Really enjoyed this, a bit outside my usual genre but very fast-paced and interesting. Cayce Pollard is such a likeable and down-to-earth character, it's impossible not to relate to her. Some of the plot twists seem a little random but altogether the story, for me, was stitched together with surprising beauty and precision.
I still don't understand Pale Fire. I still don't know what I think about it or how I feel. I don't like postmodernism for the sake of postmodernism but I do like experimentalism, and I can't decide which is greater. I have my own interpretation of events, that is one of Nabokov's great strengths -- it is virtually impossible not to formulate some idea of what the meaning is. I'd like to be able to have that skill, to basically force readers to make up their own minds. I think Kinbote is one of the best examples of the unreliable narrator that I've ever come across. Kinbote's pretentious waffling was irritating, but what I liked was that I'm sure it was supposed to be. I can't pinpoint what I didn't like, except the uncertainty of reading a whole book and not knowing what to make of it. In that sense the novel is about what I as a reader make of it.

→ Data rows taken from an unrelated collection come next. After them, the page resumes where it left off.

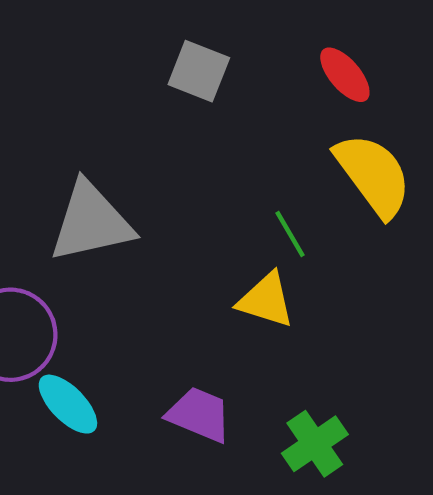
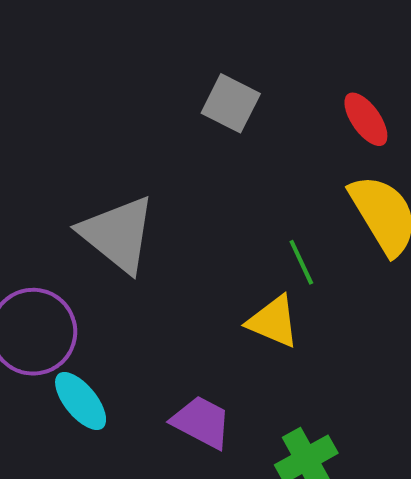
gray triangle: (91, 222) -> (118, 234), turned 46

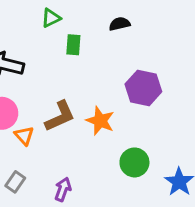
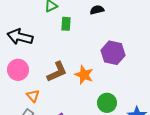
orange triangle: (24, 136) -> (33, 96), moved

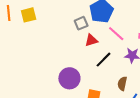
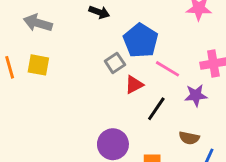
yellow square: (29, 15) -> (38, 65), turned 35
brown semicircle: (122, 84) -> (189, 138), turned -80

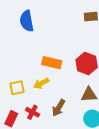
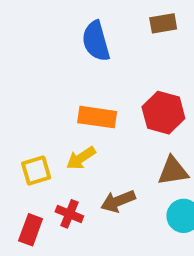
blue semicircle: (27, 21) -> (96, 41), moved
brown arrow: (59, 108) -> (118, 201), turned 42

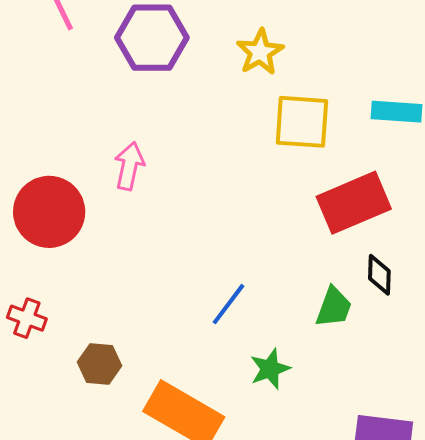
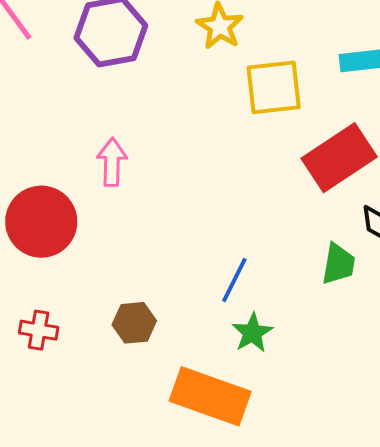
brown hexagon: (100, 364) -> (134, 323), moved
green star: (270, 369) -> (252, 333), moved

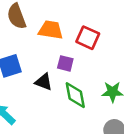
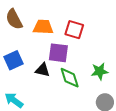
purple square: (65, 63) -> (58, 53), size x1.5

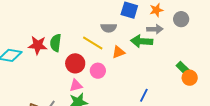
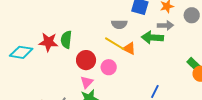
yellow line: (93, 43) -> (115, 44), moved
orange triangle: (118, 52) -> (129, 48), turned 48
pink triangle: (76, 85) -> (87, 82), turned -32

I loved loved loved this book, I really did. Despite having no plot and making no sense, despite how irritating the second-person interjections could have been, I really think it's one of my favourite books that I read this year. I read it on a bus in the snow. Wearing white mittens with grey knitted hearts on them. And that memory is more important than the book itself. Again another book that really highlighted for me what books mean for the readers.

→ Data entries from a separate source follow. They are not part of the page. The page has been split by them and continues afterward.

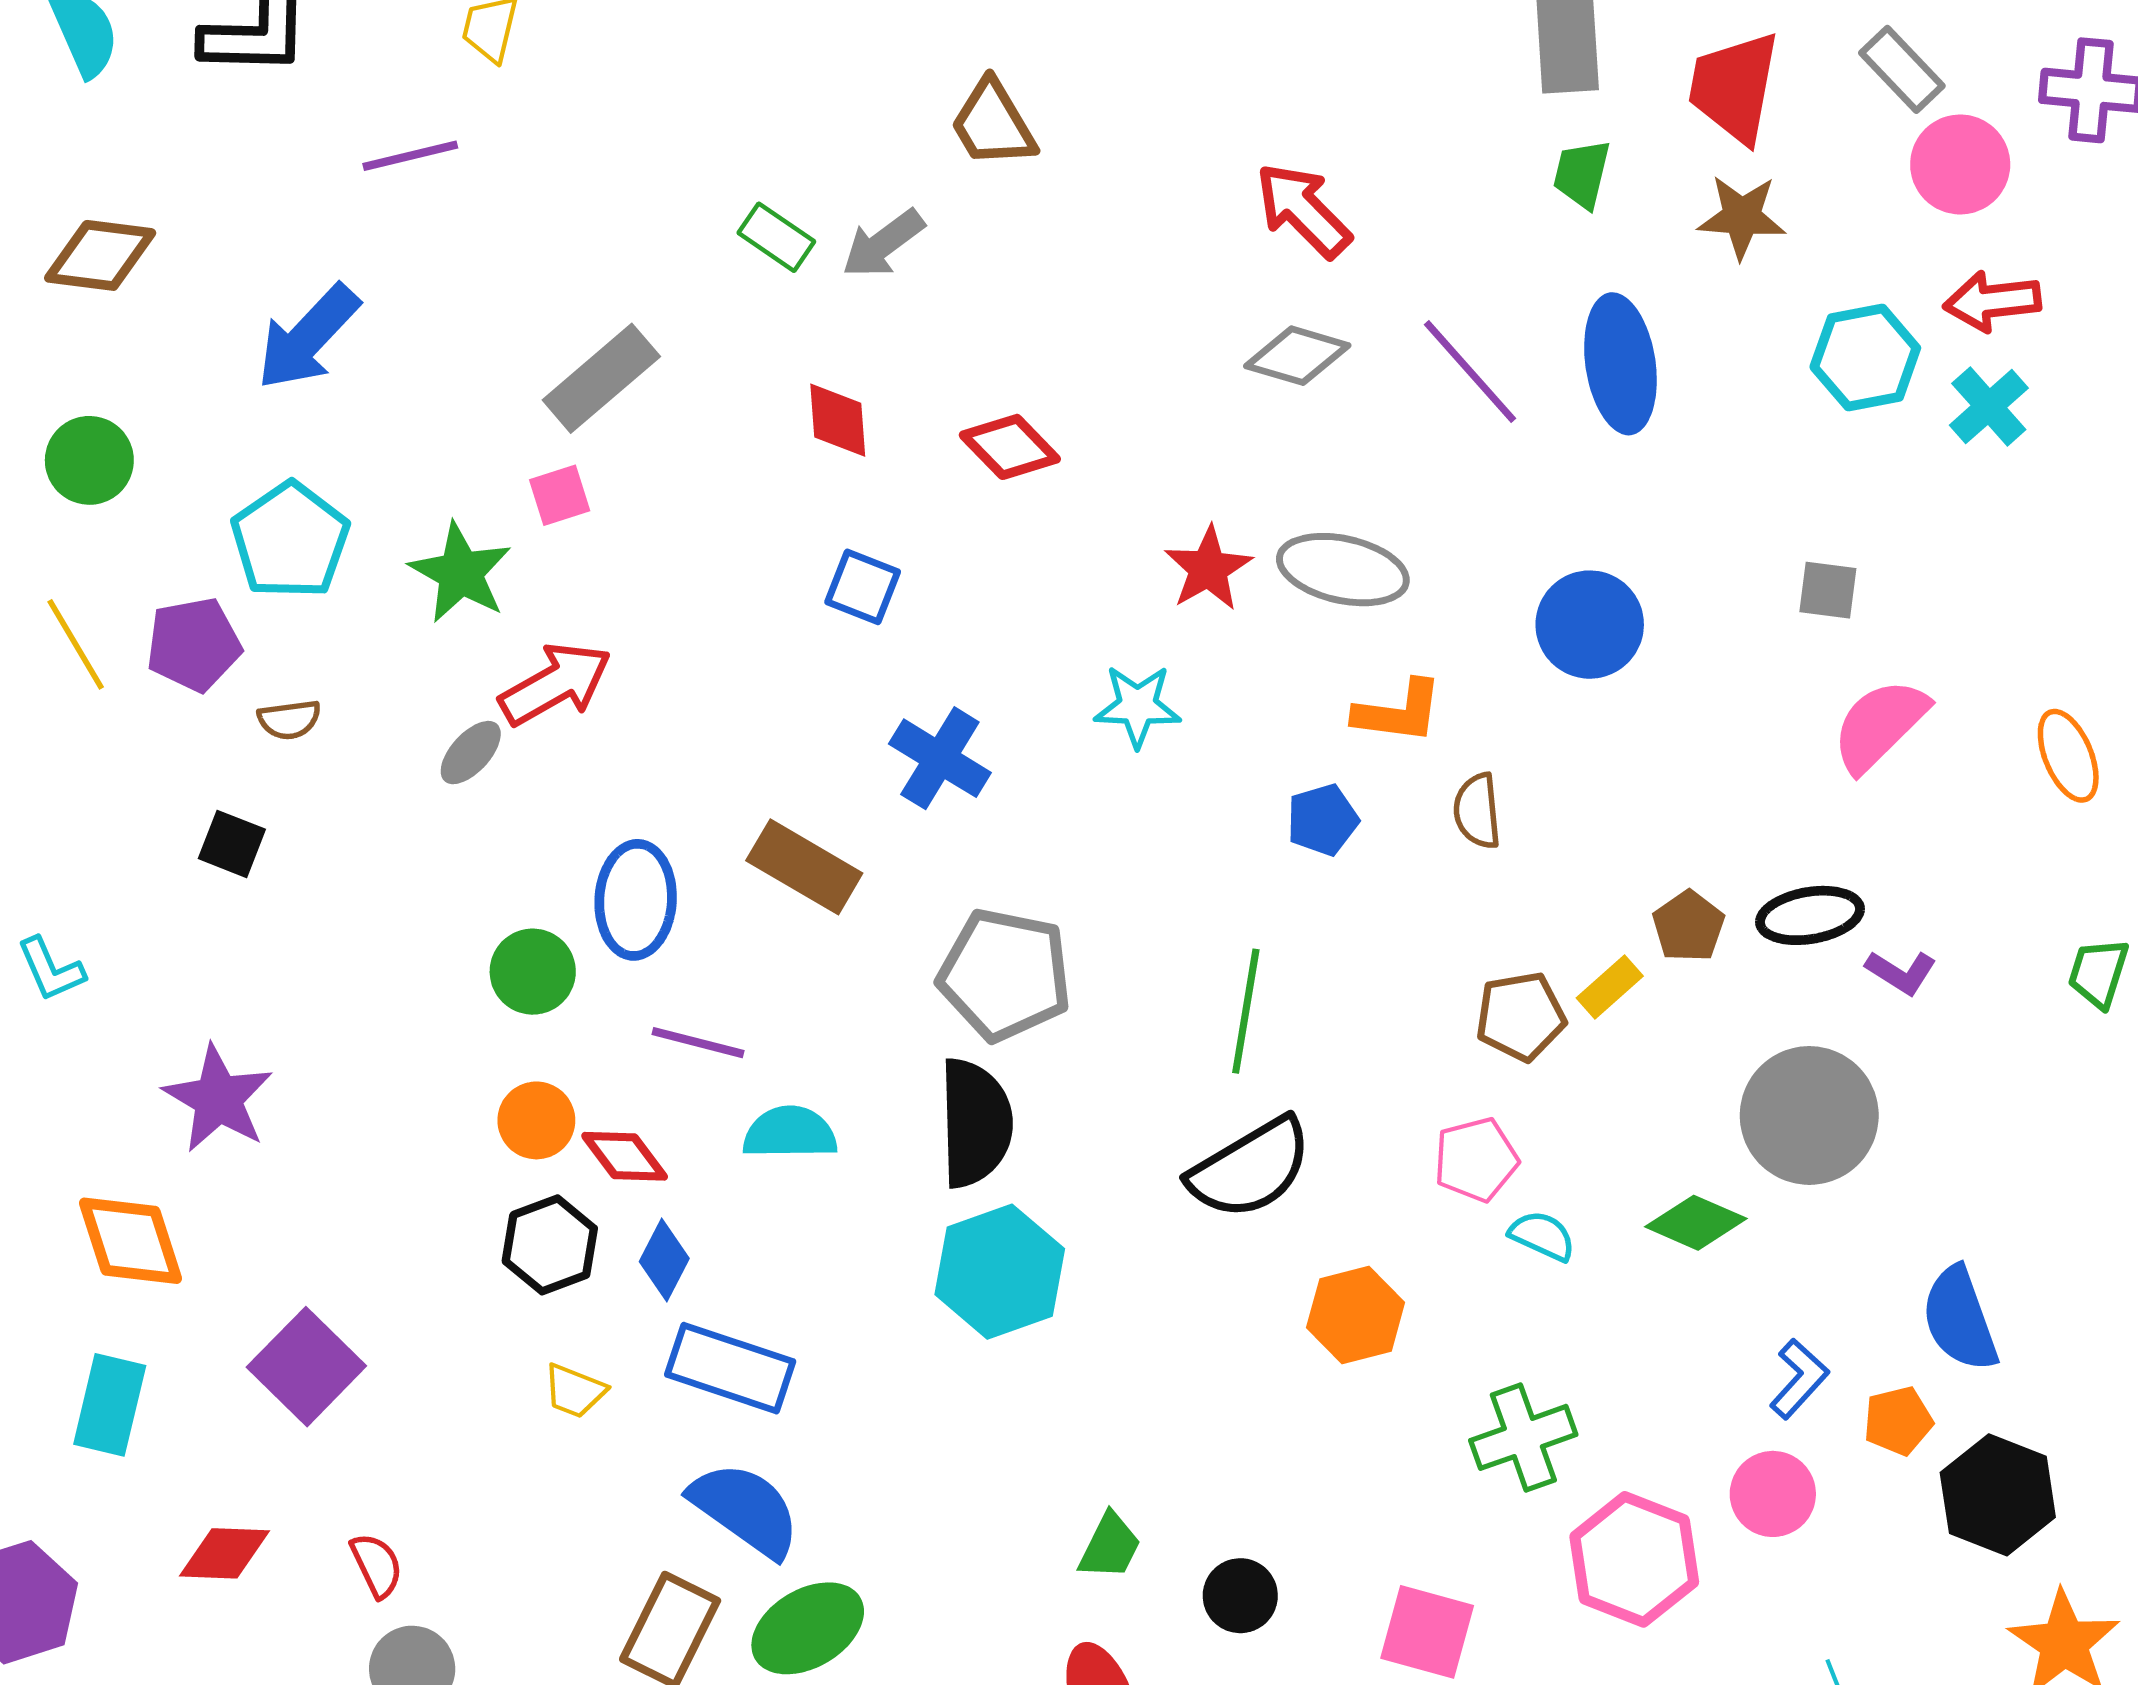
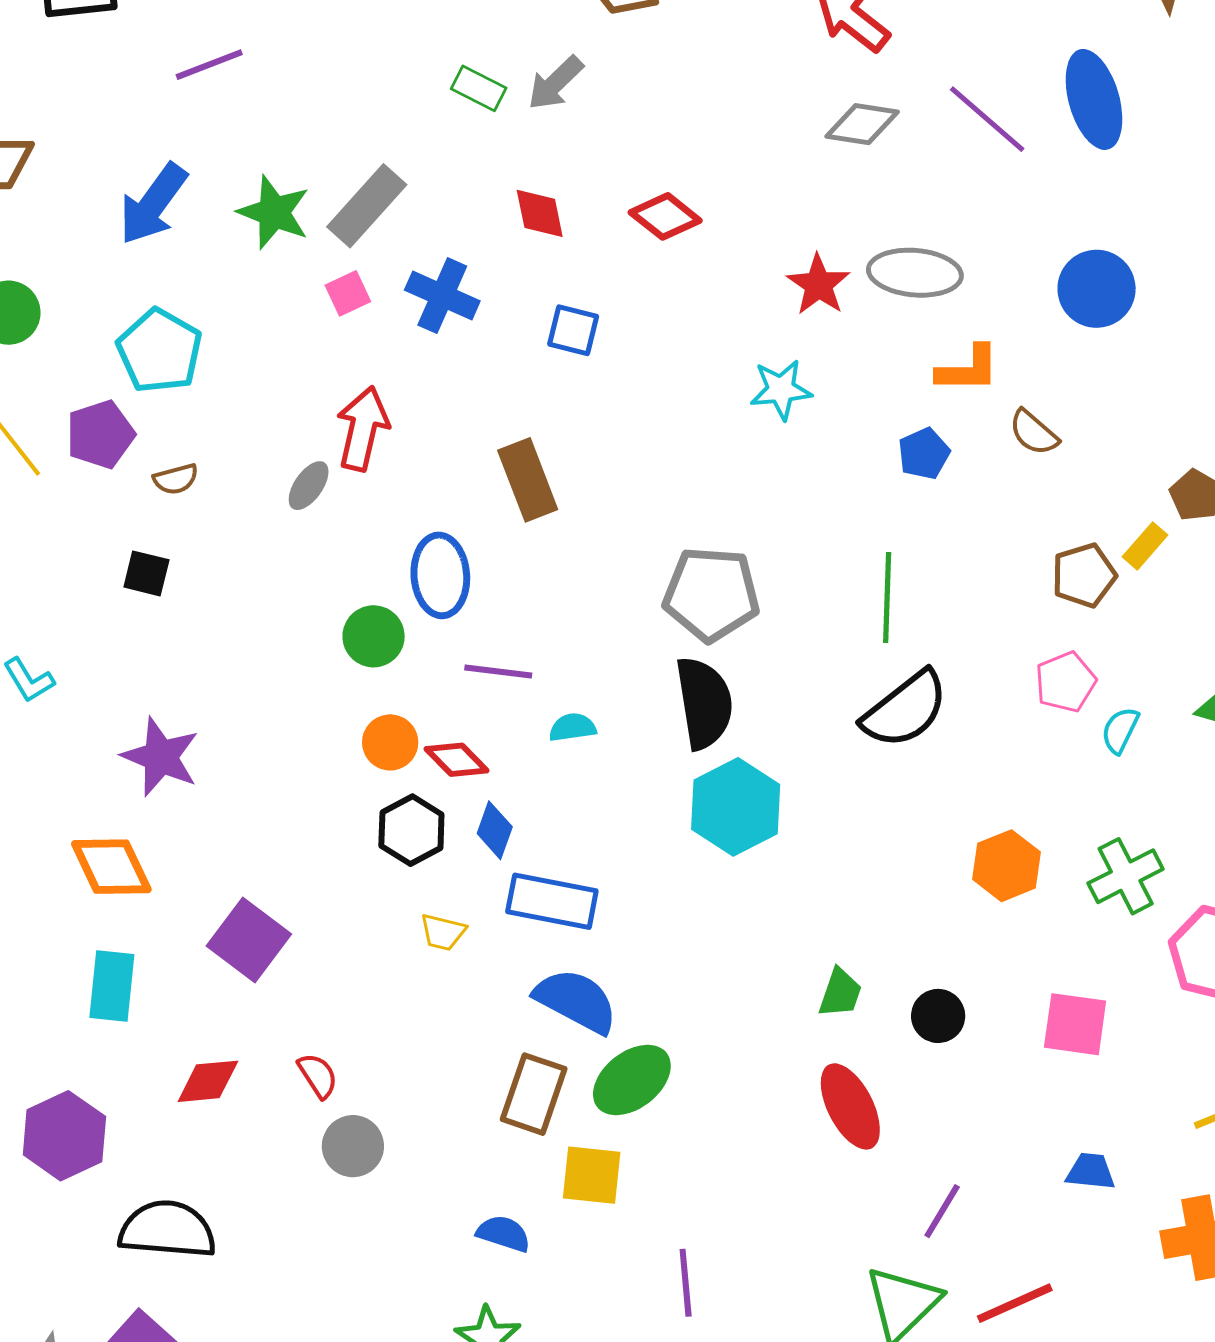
green star: (461, 573) -> (274, 212), moved
red arrow: (555, 684) -> (363, 429), turned -40
blue cross: (940, 758) -> (442, 296), moved
brown semicircle: (1477, 811) -> (1034, 433), turned -36
brown rectangle: (804, 867) -> (528, 480), moved, turned 46
cyan semicircle: (790, 1133) -> (573, 727), size x0.7
cyan semicircle: (1542, 1236) -> (1120, 730), turned -81
orange hexagon: (1356, 1315) -> (1007, 866), moved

Didn't really get it. I liked parts of it but it didn't come together as a whole for me. I know it's a classic, but I found the ending very unsatisfying. I didn't find the Fireman to be particularly likeable. But overall, yeah, it's a good book, I see that. 3/5 for it's impact on me.
I can't believe I have gone 27 years without reading this. I did really like it, but if I'd read it 10 years ago I would have loved it. I did like the kind of aimlessness of it, he is an incredibly likeable character, but I think that I personally am just a little too old now to really respond to it.
6. Game of Thrones Had me jumping and squirming and cheering at Martin's writing style, giggling in the corridors and shouting "Winter is Coming!" (I still haven't seen the TV series). Awesome. Really had me hooked from the first sentence.
7. Clash of Kings Found this dreadfully boring and I only waded through it because I wanted to reach the third books and get stuck into the action north of the Wall. I don't know why it bored me so much but it felt like reading through very monotonous treacle
8. Storm of Swords Yeah! Much more energetic for me. The first half was great fun and the second was pretty interesting too. I can't remember it in much detail but definitely got a sense of being more connected
9. Feast of Crows I read the whole thing in two days, but by the end of it... I just stopped caring. The characters just reached a point where they no longer felt alive and 3D, but instead they seemed dull, cardboard creations that absolutely belonged on paper. I had preordered Dance with Dragons, and finished Feast of Crows the day before the release date, but I just... couldn't be bothered with it any more. Maybe it's because I basically binge-read the entire series in less than a month, or maybe not.